Drip, Drip, Drip…

You never want to hear the water pump cycle on when no one is using water.  There’s only one thing it could be…a leak.  Now we aren’t talking about something every few minutes, or even every few hours.  It was more like once every few days, but I knew I had a leak.

Looking down at the maze of plumbing and wiring (the carpet is on the floor).
Looking down at the maze of plumbing and wiring (the carpet is on the floor) after the mattress platform was removed.

Most of my plumbing is at least somewhat accessible, and it’s all above the floor, so you wouldn’t think it would be that hard to find.  Yet looking at all of the usual suspects–fixtures, valves, the washing machine, dishwasher, pump and tanks, etc.–there were no obvious signs.  It was probably at least a couple of weeks later that I finally found signs of something wet–the carpet around the water pump.

Ok, so the water pump and/or fittings around it are leaking.  Why wasn’t it more obvious?  The drips were running down the underside of the pump body, down one of the legs, and under the carpet.  Just replacing the pump head would be simple enough (I’ve done it before…), but this time stuff was wet.  I wanted the rest of the carpet gone too.

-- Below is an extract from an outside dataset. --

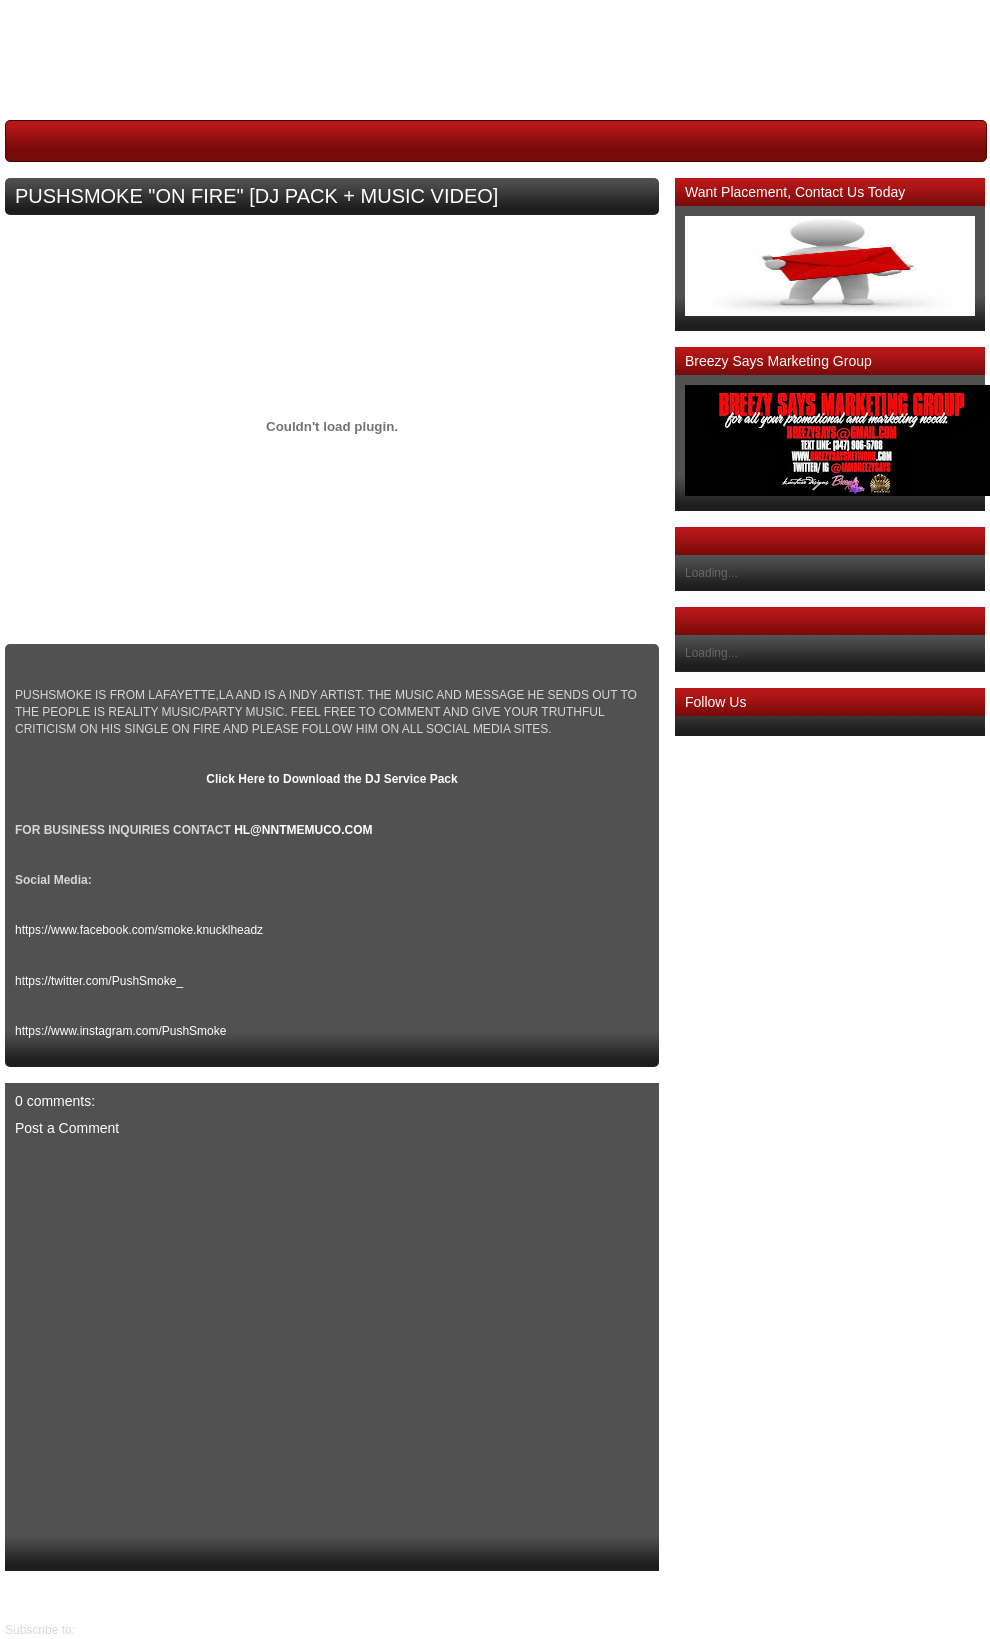  Describe the element at coordinates (140, 1630) in the screenshot. I see `Post Comments (Atom)` at that location.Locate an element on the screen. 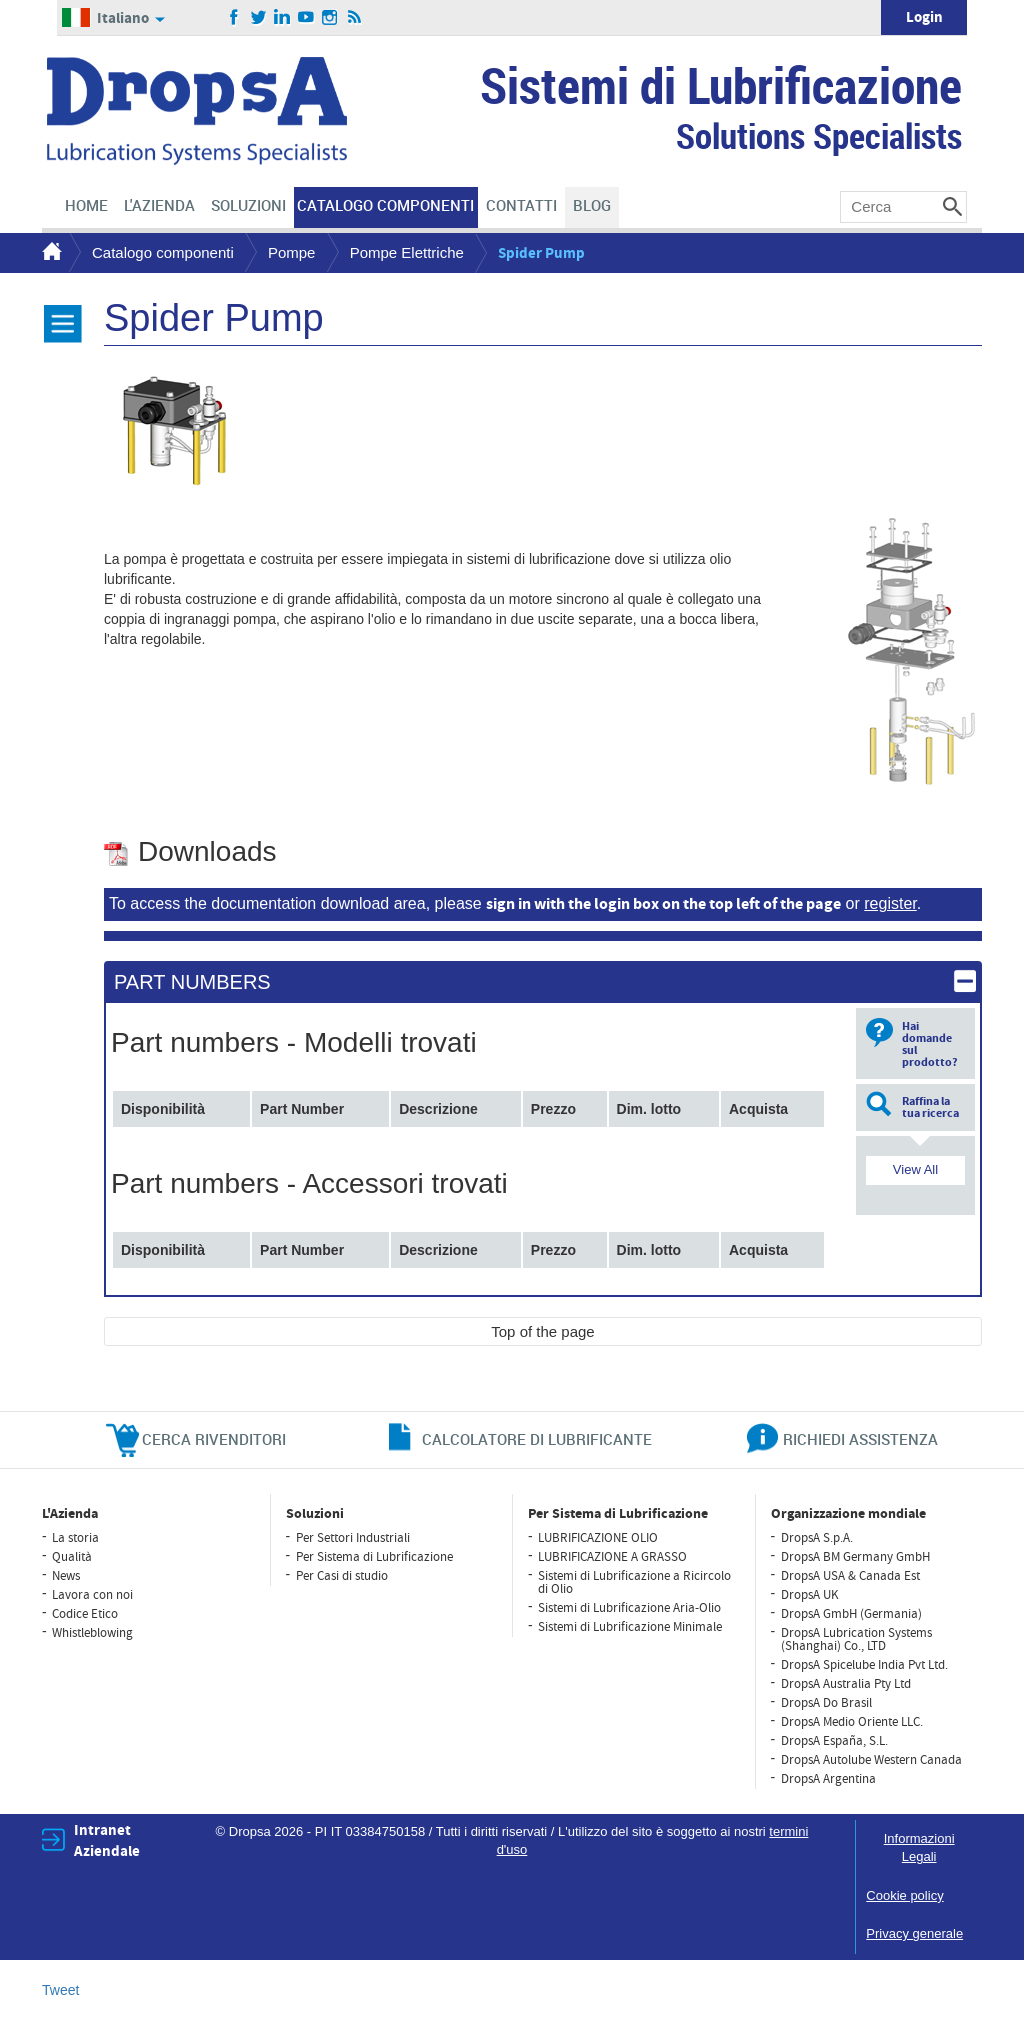 The height and width of the screenshot is (2021, 1024). register is located at coordinates (890, 903).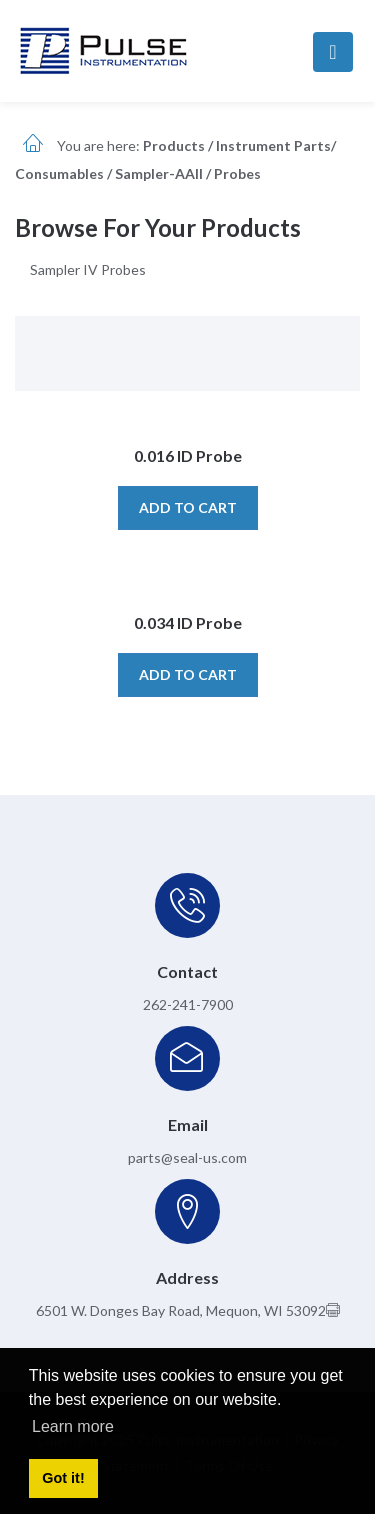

So there’s what the area around the pump at the end of the tank looks like, through the access door.  There are two pumps–the closest one on the floor is the leaky one that feeds all of the normal stuff; the wall-mounted one just feeds an outside faucet from the rear water tank.  Since I’ve never used that faucet, and that water tank really wasn’t integrated with the other two, it was kind of a waste.  And now I needed a pump–so it would seem there’s an opportunity to do some plumbing.

Here’s the plan:

  1. Drain the tank in the picture above.  Stuff around it is wet, so I can only presume it’s wet underneath.
  2. Disconnect the tank and move it out of the way to remove all of the carpet around and under it.
  3. Dry things out.
  4. Paint walls.
  5. Reconfigure wall-mounted pump to feed city water, and close up the pressurized part of the system as quickly as possible.
  6. Bring all 3 tanks into a manifold, and feed them into the wall mounted pump.
  7. Re-route drain lines and overflow to share a common floor penetration, and get the valves out of the middle of the floor so it can become usable storage.  (Previously, care was needed to make sure nothing would interfere with (or break) the rather vulnerable valves)
  8. Install vacuum breaker so that when tank is full it doesn’t siphon through overflow.  This was a real hassle as it was previously set up.
  9. Get rid of extra fittings for tank level sensor, and remove old one-wire sensor wiring.
  10. Re-build fascia at edge of bed, utilizing dead space around tank to enlarge floor and sneak in a shoe rack.
  11. Enlarge access door, so it’s wide enough to get your shoulders in to reach the back.  The old door was just narrow enough that it was virtually impossible for anyone older than 6.

That sounds like a lot, but really shouldn’t be too bad.  Right?